Palestina Ingin 61 Produknya Bebas Bea Cukai Indonesia

    Marcheilla Ariesta - 23 Juli 2019 17:03 WIB
    Palestina Ingin 61 Produknya Bebas Bea Cukai Indonesia
    Jawad Almuty (dua kiri) di Kedubes Palestina di Jakarta, Selasa 23 Juli 2019. (Foto: Medcom.id/Marcheilla Ariesta)
    Jakarta: Produk buah zaitun dan kurma asal Palestina sudah masuk daftar produk bebas bea cukai dari Indonesia. Palestina berharap kebijakan bebas bea cukai ini juga diterapkan untuk puluhan produk lainnya.
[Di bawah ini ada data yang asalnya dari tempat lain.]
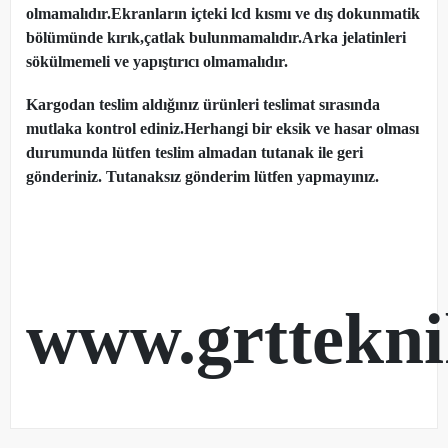
olmamalıdır.Ekranların içteki lcd kısmı ve dış dokunmatik
bölümünde kırık,çatlak bulunmamalıdır.Arka jelatinleri
sökülmemeli ve yapıştırıcı olmamalıdır.
Kargodan teslim aldığınız ürünleri teslimat sırasında
mutlaka kontrol ediniz.Herhangi bir eksik ve hasar olması
durumunda lütfen teslim almadan tutanak ile geri
gönderiniz. Tutanaksız gönderim lütfen yapmayınız.
www.grttekn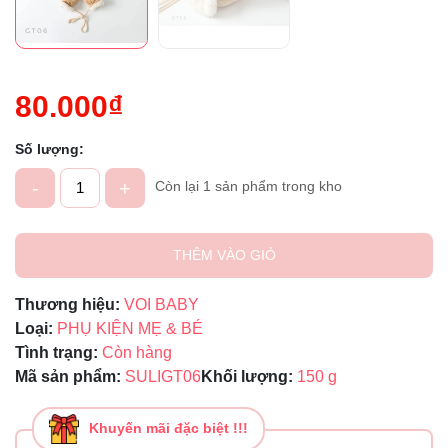
80.000₫
Số lượng:
-
+
Còn lại 1 sản phẩm trong kho
THÊM VÀO GIỎ
Thương hiệu:
VOI BABY
Loại:
PHỤ KIỆN MẸ & BÉ
Tình trạng:
Còn hàng
Mã sản phẩm:
SULIGT06
Khối lượng:
150 g
Khuyến mãi đặc biệt !!!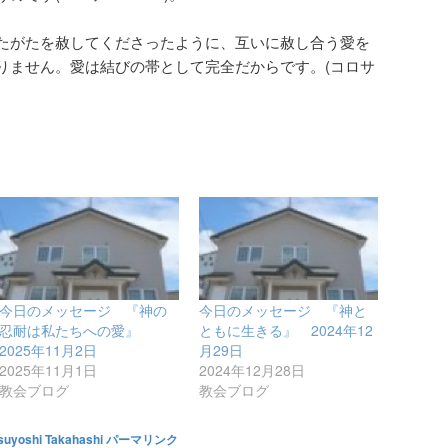
たがたを赦してくださったように、互いに赦し合う愛を
りません。愛は結びの帯として完全だからです。(コロサ
今日のメッセージ 『神の
今日のメッセージ 『神と
忍耐は私たちへの愛』
ともに生きる』 2024年12
2025年11月2日
月29日
2025年11月1日
2024年12月28日
教会ブログ
教会ブログ
suyoshi Takahashi
パーマリンク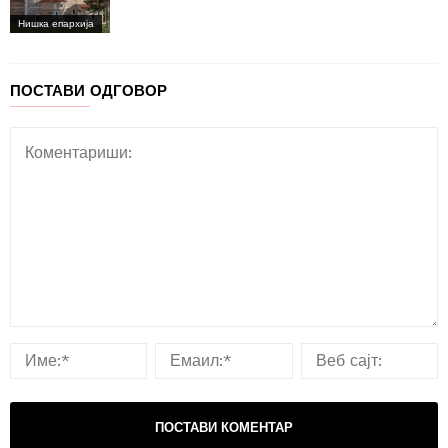
Нишка епархија
ПОСТАВИ ОДГОВОР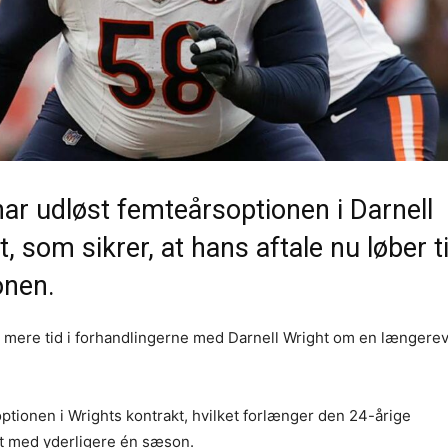
ar udløst femteårsoptionen i Darnell
, som sikrer, at hans aftale nu løber ti
nen.
g mere tid i forhandlingerne med Darnell Wright om en længere
ptionen i Wrights kontrakt, hvilket forlænger den 24-årige
kt med yderligere én sæson.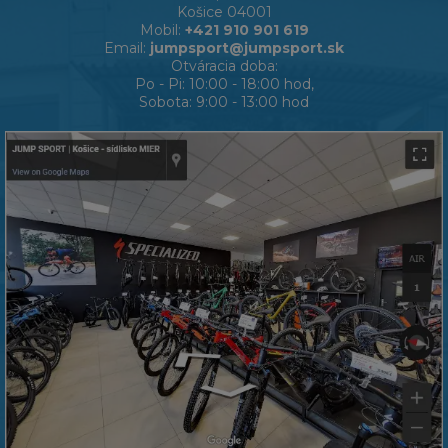
Košice 04001
Mobil:
+421 910 901 619
Email:
jumpsport@jumpsport.sk
Otváracia doba:
Po - Pi: 10:00 - 18:00 hod,
Sobota: 9:00 - 13:00 hod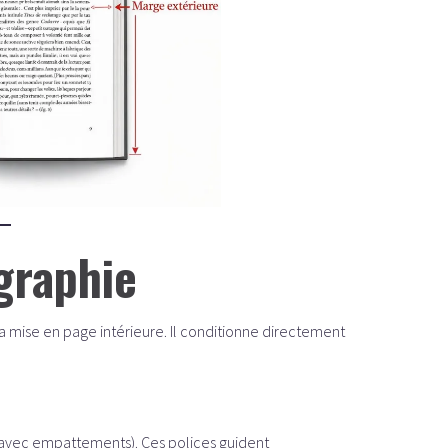
graphie
a mise en page intérieure. Il conditionne directement
avec empattements). Ces polices guident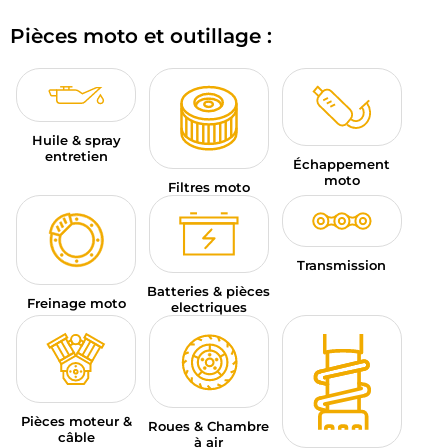
BAGAGERIE MOTO
Pièces moto et outillage :
PNEUS MOTO
SPORTSWEAR
Huile & spray
BONS PLANS ET PROMO
entretien
Échappement
moto
Filtres moto
CARTES CADEAUX
FR | EUR €
—
MODIFIER
Transmission
MARQUES
Batteries & pièces
Freinage moto
electriques
CONSEILS
NOUS CONTACTER
Pièces moteur &
Roues & Chambre
câble
à air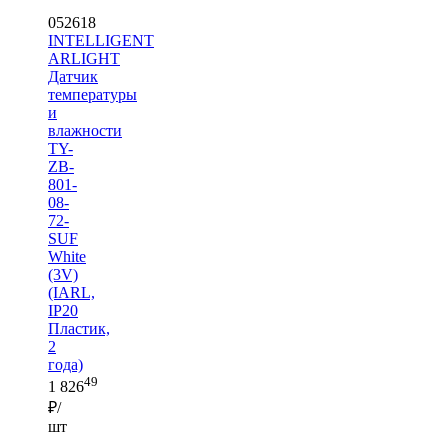
052618
INTELLIGENT
ARLIGHT
Датчик
температуры
и
влажности
TY-
ZB-
801-
08-
72-
SUF
White
(3V)
(IARL,
IP20
Пластик,
2
года)
49
1 826
₽/
шт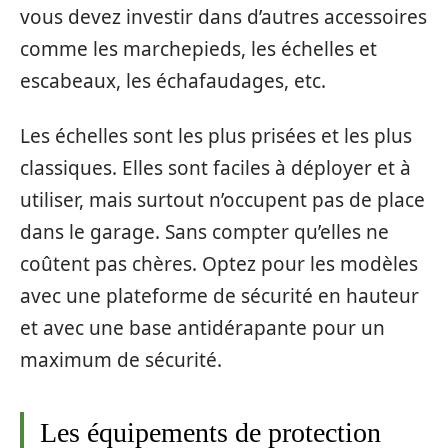
vous devez investir dans d’autres accessoires
comme les marchepieds, les échelles et
escabeaux, les échafaudages, etc.
Les échelles sont les plus prisées et les plus
classiques. Elles sont faciles à déployer et à
utiliser, mais surtout n’occupent pas de place
dans le garage. Sans compter qu’elles ne
coûtent pas chères. Optez pour les modèles
avec une plateforme de sécurité en hauteur
et avec une base antidérapante pour un
maximum de sécurité.
Les équipements de protection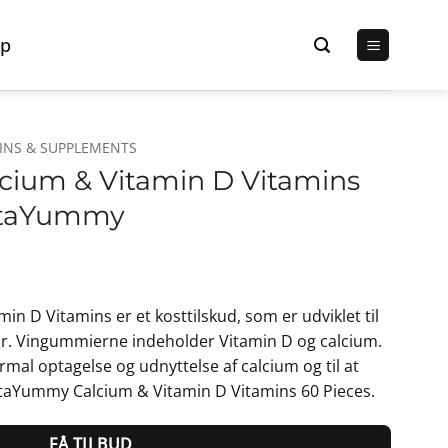
p
INS & SUPPLEMENTS
cium & Vitamin D Vitamins
VitaYummy
n D Vitamins er et kosttilskud, som er udviklet til
år. Vingummierne indeholder Vitamin D og calcium.
rmal optagelse og udnyttelse af calcium og til at
taYummy Calcium & Vitamin D Vitamins 60 Pieces.
FÅ TILBUD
    "Kami (Palestina) berterima kasih atas kebijakan Pemerintah Indonesia mengenai pembebasan pajak terhadap produk-produk kurma dan zaitun. Kami berharap 61 produk kami juga dibebaskan bea cukainya," tutur Direktur Pengembangan Perdagangan Kementerian Ekonomi Nasional Palestina, Jawad Almuty, di kantor Kedutaan Besar Palestina di Indonesia, Jakarta, Selasa, 22 Juli 2019.

    Jawad menambahkan dia dan timnya dari Kementerian Ekonomi Palestina datang ke Indonesia untuk menggenjot kerja sama ekonomi. Saat ini, Palestina mengaku sedang mengalami kemerosotan ekonomi sebesar 40 persen -- salah satu penyebabnya adalah Israel yang disebut mempersulit ekspor produk Palestina. 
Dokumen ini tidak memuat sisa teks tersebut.